PROBLEM DESCRIPTION - The records below must be output exactly, with no images carried over.

GIVEN RECORDS -
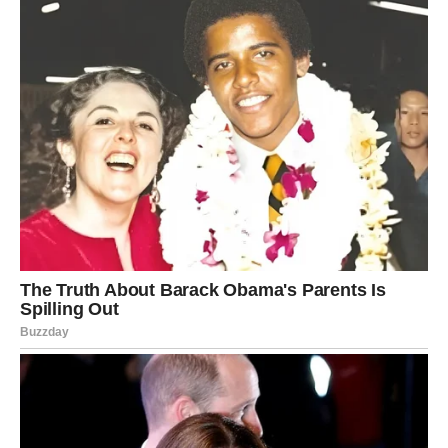
VODOLIJA – NEOČEKIVANI
SUSRET
Vodolija danas može doživeti iznenadnu poruku ili susret.
U vezi je važno da budete iskreni, ali ne distancirani.
Slobodni mogu upoznati nekoga kroz prijatelje ili
društvene mreže.
Poruka dana:
Ne zatvaraj vrata zbog straha.
RIBE – ROMANTIČNA
ENERGIJA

TASK ANSWER -
VODOLIJA – NEOČEKIVANI
SUSRET
Vodolija danas može doživeti iznenadnu poruku ili susret.
U vezi je važno da budete iskreni, ali ne distancirani.
Slobodni mogu upoznati nekoga kroz prijatelje ili
društvene mreže.
Poruka dana:
Ne zatvaraj vrata zbog straha.
RIBE – ROMANTIČNA
ENERGIJA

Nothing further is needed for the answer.